Here are some best practices for setting up and securing NPS with AD:
- Use PEAP-MS-CHAP v2 or EAP-TLS:
These are two common authentication methods used with NPS and AD.
- PEAP-MS-CHAP v2: PEAP (Protected EAP) encapsulates EAP within a potentially encrypted and authenticated Transport Layer Security (TLS) tunnel. The advantage of PEAP-MS-CHAP v2 is that you don’t need to install a client-side certificate for each user/device, but it is less secure compared to EAP-TLS.
- EAP-TLS: This method is more secure than PEAP-MS-CHAP v2 because it uses certificates for both the client and the server, which makes it much harder for an attacker to impersonate a valid user or the RADIUS server. However, it does require you to set up a Public Key Infrastructure (PKI) to manage these certificates.
- Set Up a Secure NPS Server:
- Update and Patch Regularly: Keep your NPS server up to date with patches and updates from Microsoft. This ensures that you have the latest security fixes and improvements.
- Isolate the Server: The NPS server should be in a secure network location, such as behind a firewall, to protect it from external threats.
- Use Strong Encryption: When configuring your NPS policies, select the strongest encryption methods available (typically, this is WPA2/WPA3).
- Secure your RADIUS Traffic:
RADIUS traffic between your APs and the NPS server should be secured. This is especially important if the APs and the NPS server are not on the same local network. The standard method to secure RADIUS traffic is by using IPsec.
- Regular Auditing:
NPS allows you to log successful and failed authentication attempts. Regularly auditing these logs can help you detect and respond to security incidents.
- Limit NPS Server Access:
Only allow RADIUS traffic from trusted network devices (your APs, for example). This can be done through IP filtering and firewall rules.

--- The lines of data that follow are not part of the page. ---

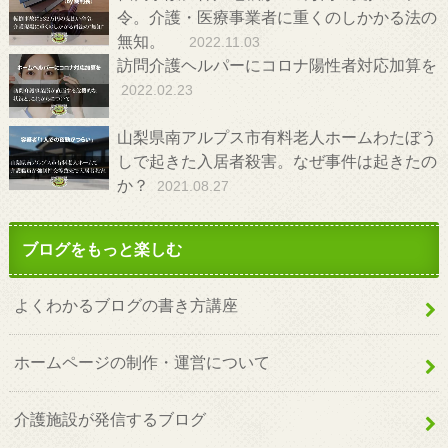
令。介護・医療事業者に重くのしかかる法の
無知。
2022.11.03
訪問介護ヘルパーにコロナ陽性者対応加算を
2022.02.23
山梨県南アルプス市有料老人ホームわたぼう
しで起きた入居者殺害。なぜ事件は起きたの
か？
2021.08.27
ブログをもっと楽しむ
よくわかるブログの書き方講座
ホームページの制作・運営について
介護施設が発信するブログ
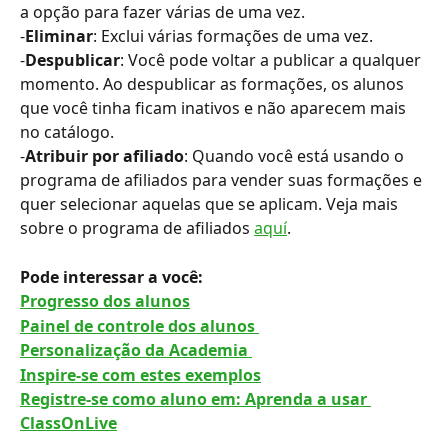
a opção para fazer várias de uma vez.
-
Eliminar
: Exclui várias formações de uma vez.
-
Despublicar
: Você pode voltar a publicar a qualquer 
momento. Ao despublicar as formações, os alunos 
que você tinha ficam inativos e não aparecem mais 
no catálogo.
-
Atribuir por afiliado
: Quando você está usando o 
programa de afiliados para vender suas formações e 
quer selecionar aquelas que se aplicam. Veja mais 
sobre o programa de afiliados 
aquí
.
Pode interessar a você: 
Progresso dos alunos
Painel de controle dos alunos 
Personalização da Academia 
Inspire-se com estes exemplos
Registre-se como aluno em: Aprenda a usar 
ClassOnLive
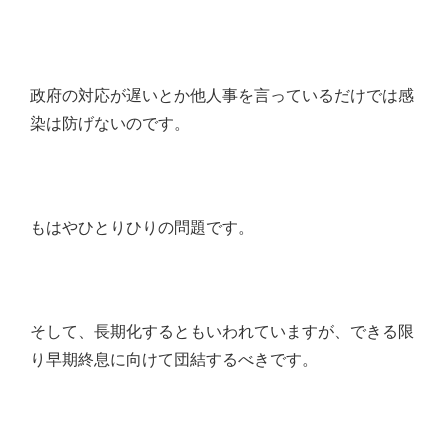
政府の対応が遅いとか他人事を言っているだけでは感
染は防げないのです。
もはやひとりひりの問題です。
そして、長期化するともいわれていますが、できる限
り早期終息に向けて団結するべきです。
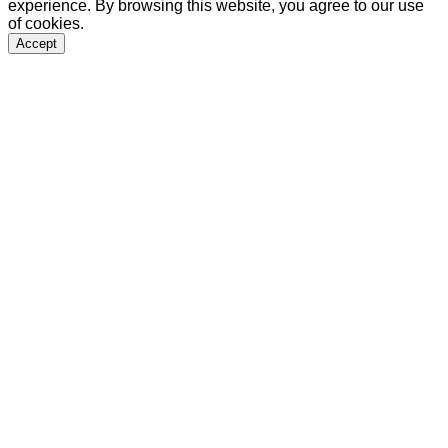
experience. By browsing this website, you agree to our use
of cookies.
Accept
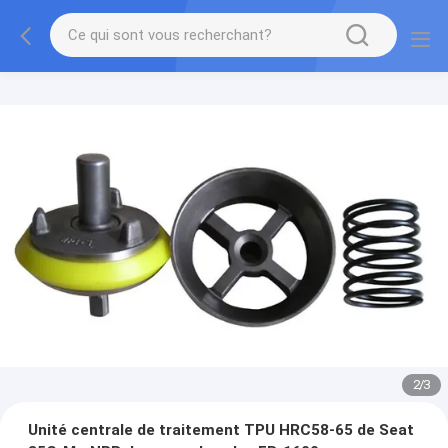
2
/
3
Unité centrale de traitement TPU HRC58-65 de Seat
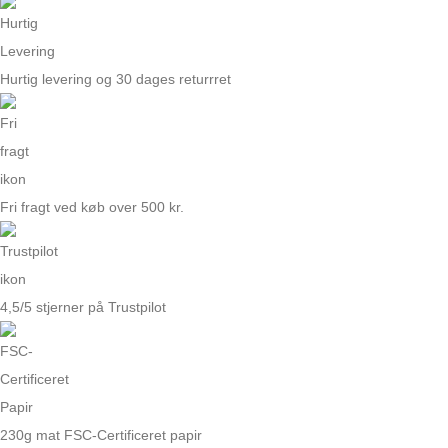
Hurtig levering og 30 dages returrret
Fri fragt ved køb over 500 kr.
4,5/5 stjerner på Trustpilot
230g mat FSC-Certificeret papir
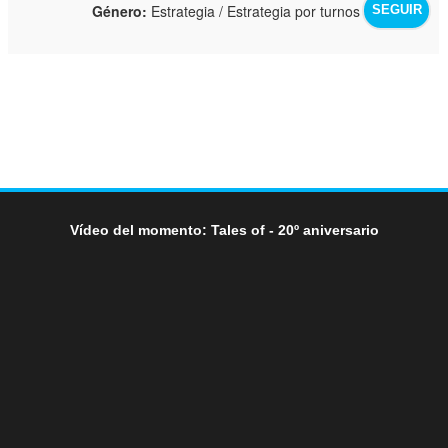
Género:
Estrategia / Estrategia por turnos
SEGUIR
Vídeo del momento: Tales of - 20º aniversario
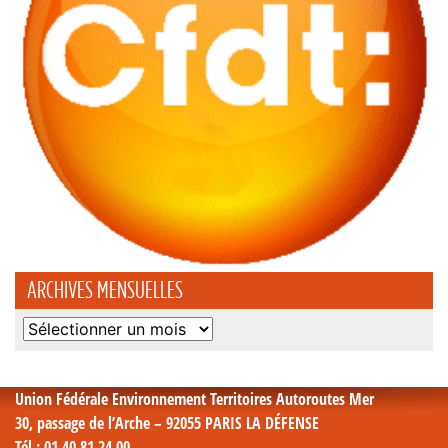
ARCHIVES MENSUELLES
Archives
mensuelles
Union Fédérale Environnement Territoires Autoroutes Mer
30, passage de l’Arche – 92055 PARIS LA DÉFENSE
Tél
: 01 40 81 24 00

Remember, the specifics of setting up NPS and AD integration can vary depending on your network environment and security needs, and it’s recommended to consult with a network security professional when implementing such a setup.
CERTIFICATES
RADIUS integration with Windows Active Directory typically involves the use of certificates, especially when using the EAP-TLS or PEAP-MS-CHAP v2 authentication methods, and it also typically involves the use of 802.1X.

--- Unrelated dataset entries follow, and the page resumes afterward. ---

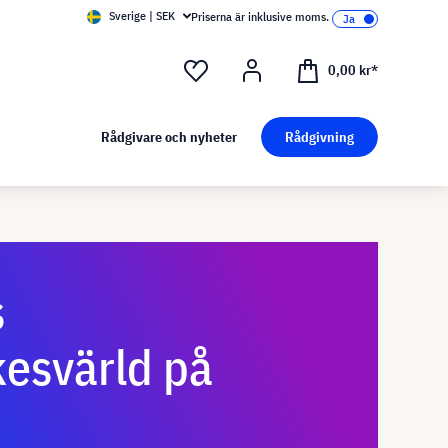
Sverige | SEK
Priserna är inklusive moms.
0,00 kr*
Rådgivare och nyheter
Rådgivning
s
esvärld på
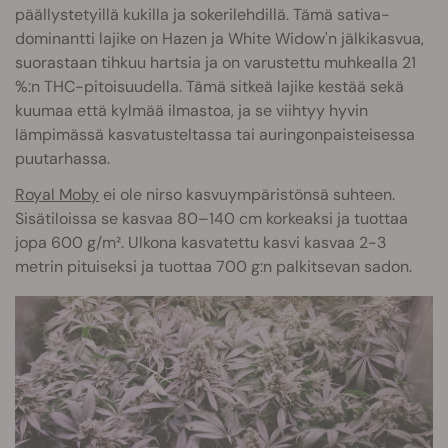
päällystetyillä kukilla ja sokerilehdillä. Tämä sativa-
dominantti lajike on Hazen ja White Widow'n jälkikasvua,
suorastaan tihkuu hartsia ja on varustettu muhkealla 21
%:n THC-pitoisuudella. Tämä sitkeä lajike kestää sekä
kuumaa että kylmää ilmastoa, ja se viihtyy hyvin
lämpimässä kasvatusteltassa tai auringonpaisteisessa
puutarhassa.
Royal Moby
ei ole nirso kasvuympäristönsä suhteen.
Sisätiloissa se kasvaa 80–140 cm korkeaksi ja tuottaa
jopa 600 g/m². Ulkona kasvatettu kasvi kasvaa 2-3
metrin pituiseksi ja tuottaa 700 g:n palkitsevan sadon.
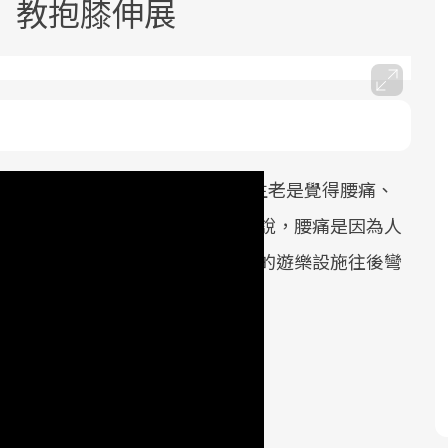
」教抱膝伸展
心復健不成，反傷神經！1名老先生老是覺得腰痛、
面對超高齡社會的浪潮，台灣正在快速
2025年，就到良醫生活祭體驗「一站式
良醫健康網從「換季的身體變化」出
邁向「健康照護」的新時代。隨著國家
健康新生活」，從講座、體驗到運動，
發，透過醫學觀點與日常感受的對話，
一次遠離上述痛苦。街坊鄰居跟他說，腰痛是因為人
政策如「健康台灣推動委員會」與「長
全面啟動你的健康革命！
建立對亞健康的認知，進而引導實際的
想要解決這個問題，只要到公園裡的遊樂設施往後彎
照3.0」的推進，「預防醫學」已成全民
改善行動。
。
關注的核心議題。然而，健檢不只是醫
療院所的服務，更是民眾了解自身健康
狀況、啟動健康管理的重要起點。
前往專題
前往專題
前往專題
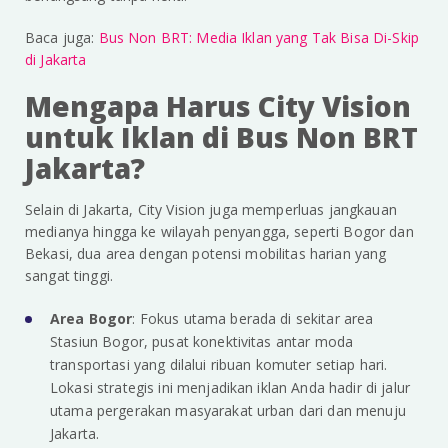
Baca juga:
Bus Non BRT: Media Iklan yang Tak Bisa Di-Skip
di Jakarta
Mengapa Harus City Vision
untuk Iklan di Bus Non BRT
Jakarta?
Selain di Jakarta, City Vision juga memperluas jangkauan
medianya hingga ke wilayah penyangga, seperti Bogor dan
Bekasi, dua area dengan potensi mobilitas harian yang
sangat tinggi.
Area Bogor
: Fokus utama berada di sekitar area
Stasiun Bogor, pusat konektivitas antar moda
transportasi yang dilalui ribuan komuter setiap hari.
Lokasi strategis ini menjadikan iklan Anda hadir di jalur
utama pergerakan masyarakat urban dari dan menuju
Jakarta.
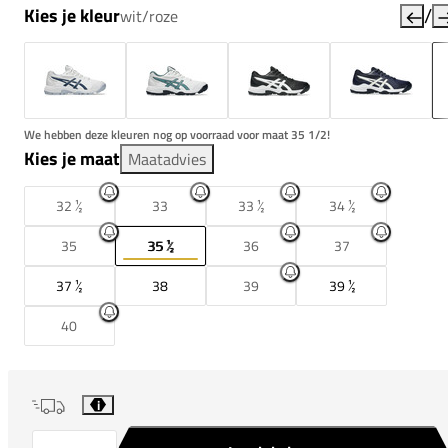
/
Kies je kleur
wit/roze
We hebben deze kleuren nog op voorraad voor maat 35 1/2!
Kies je maat
Maatadvies
32 ½
33
33 ½
34 ½
35
35 ½
36
37
37 ½
38
39
39 ½
40
i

Here’s how they each work:
- Certificates: These are used for server and sometimes client authentication. They prove the identity of each party to each other, preventing impersonation attacks.

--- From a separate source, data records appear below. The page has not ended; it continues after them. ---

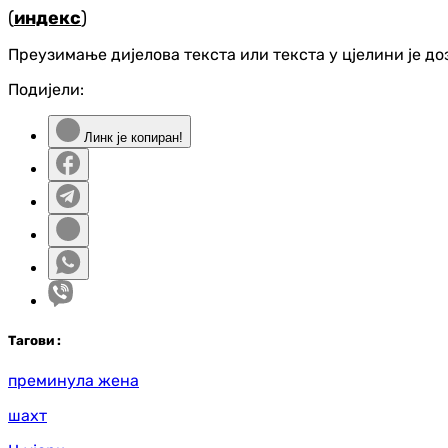
(
индекс
)
Преузимање дијелова текста или текста у цјелини је д
Подијели:
Линк је копиран!
Таг
ови
:
преминула жена
шахт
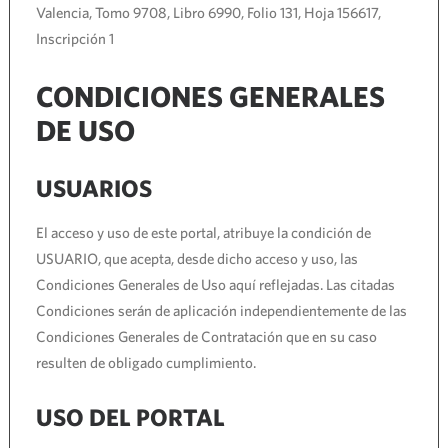
Valencia, Tomo 9708, Libro 6990, Folio 131, Hoja 156617,
Inscripción 1
CONDICIONES GENERALES
DE USO
USUARIOS
El acceso y uso de este portal, atribuye la condición de
USUARIO, que acepta, desde dicho acceso y uso, las
Condiciones Generales de Uso aquí reflejadas. Las citadas
Condiciones serán de aplicación independientemente de las
Condiciones Generales de Contratación que en su caso
resulten de obligado cumplimiento.
USO DEL PORTAL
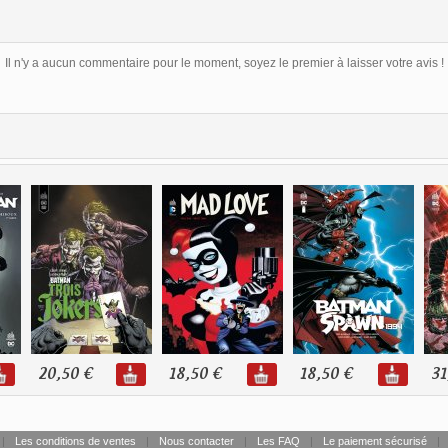
Il n'y a aucun commentaire pour le moment, soyez le premier à laisser votre avis !
20,50 €
18,50 €
18,50 €
31
|
Les conditions de ventes
|
Nous contacter
|
Les FAQ
|
Le paiement sécurisé
|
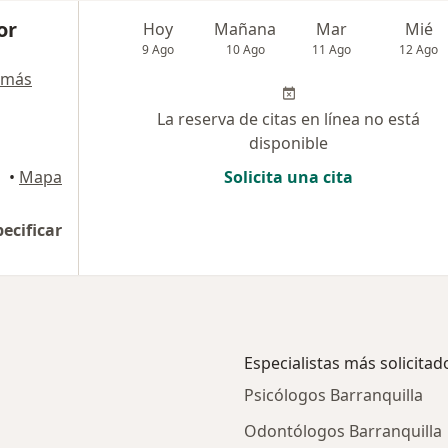
or
Hoy
Mañana
Mar
Mié
9 Ago
10 Ago
11 Ago
12 Ago
 más
La reserva de citas en línea no está
disponible
uilla
•
Mapa
Solicita una cita
pecificar
Especialistas más solicitad
Psicólogos Barranquilla
Odontólogos Barranquilla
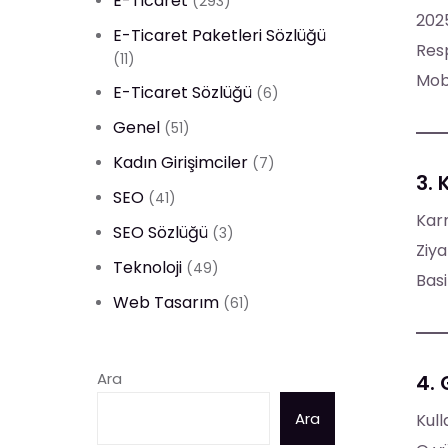
E-Ticaret
(293)
2025
E-Ticaret Paketleri Sözlüğü
Resp
(11)
Mobi
E-Ticaret Sözlüğü
(6)
Genel
(51)
Kadın Girişimciler
(7)
3. 
SEO
(41)
Karm
SEO Sözlüğü
(3)
Ziya
Teknoloji
(49)
Basi
Web Tasarım
(61)
Ara
4.
Ara
Kull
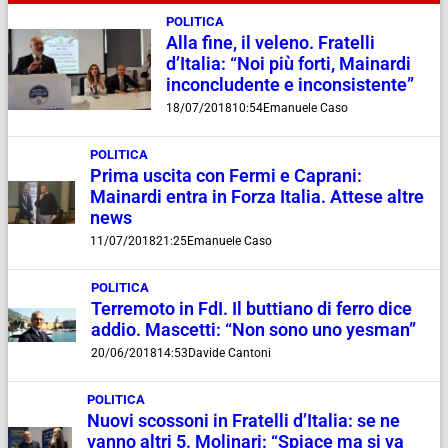
POLITICA
Alla fine, il veleno. Fratelli
d’Italia: “Noi più forti, Mainardi
inconcludente e inconsistente”
18/07/2018
10:54
Emanuele Caso
POLITICA
Prima uscita con Fermi e Caprani:
Mainardi entra in Forza Italia. Attese altre
news
11/07/2018
21:25
Emanuele Caso
POLITICA
Terremoto in FdI. Il buttiano di ferro dice
addio. Mascetti: “Non sono uno yesman”
20/06/2018
14:53
Davide Cantoni
POLITICA
Nuovi scossoni in Fratelli d’Italia: se ne
vanno altri 5. Molinari: “Spiace ma si va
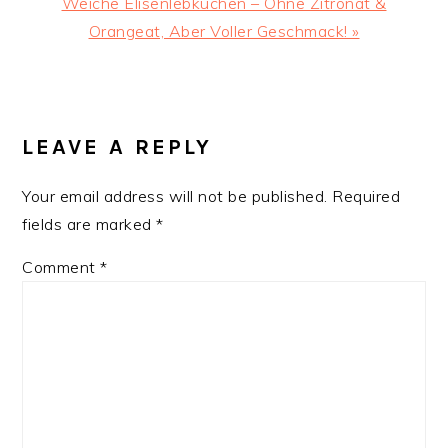
Next
Weiche Elisenlebkuchen – Ohne Zitronat &
Post:
Orangeat, Aber Voller Geschmack! »
READER
INTERACTIONS
LEAVE A REPLY
Your email address will not be published.
Required
fields are marked
*
Comment
*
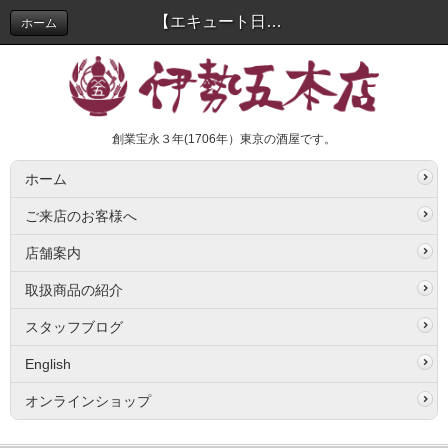
【エキュート日暮里】伊勢五本店コラボスイーツ10/24(日)まで販売中！ | スタッフブログ
ホーム
創業宝永３年(1706年）東京の酒屋です。
ホーム
ご来店のお客様へ
店舗案内
取扱商品の紹介
スタッフブログ
English
オンラインショップ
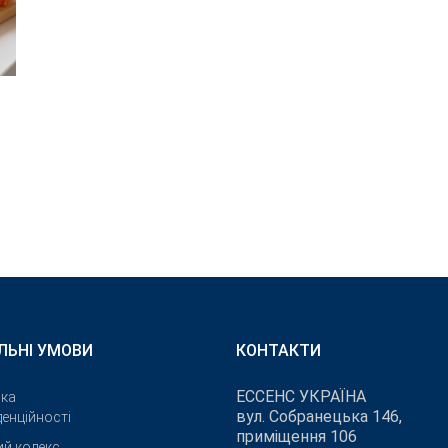
ЛЬНІ УМОВИ
КОНТАКТИ
ЕССЕНС УКРАЇНА
ика
вул. Собранецька 146,
енційності
приміщення 106
ий кодекс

- EAP-TLS (Extensible Authentication Protocol-Transport Layer Security): This is the most secure method and uses certificates on both the RADIUS server and the client devices. This can be more complex to set up because it requires a Public Key Infrastructure (PKI) to issue and manage certificates for all client devices.
- PEAP-MS-CHAP v2 (Protected EAP with Microsoft Challenge Handshake Authentication Protocol version 2): This method only requires a certificate on the RADIUS server. The client devices use a username and password for authentication, which is easier to set up but less secure than EAP-TLS.
- 802.1X: This is a network access control protocol. It works by placing a “port” into an unauthorized state until the client device has successfully authenticated. With a wireless network, 802.1X works in conjunction with EAP methods (like EAP-TLS or PEAP-MS-CHAP v2) to provide network access control at the individual device level.
In a Windows environment, the RADIUS server functionality is usually provided by the Network Policy Server (NPS) role in Windows Server. The NPS server is integrated with Active Directory to authenticate user credentials, and it uses certificates and 802.1X to provide secure, controlled network access.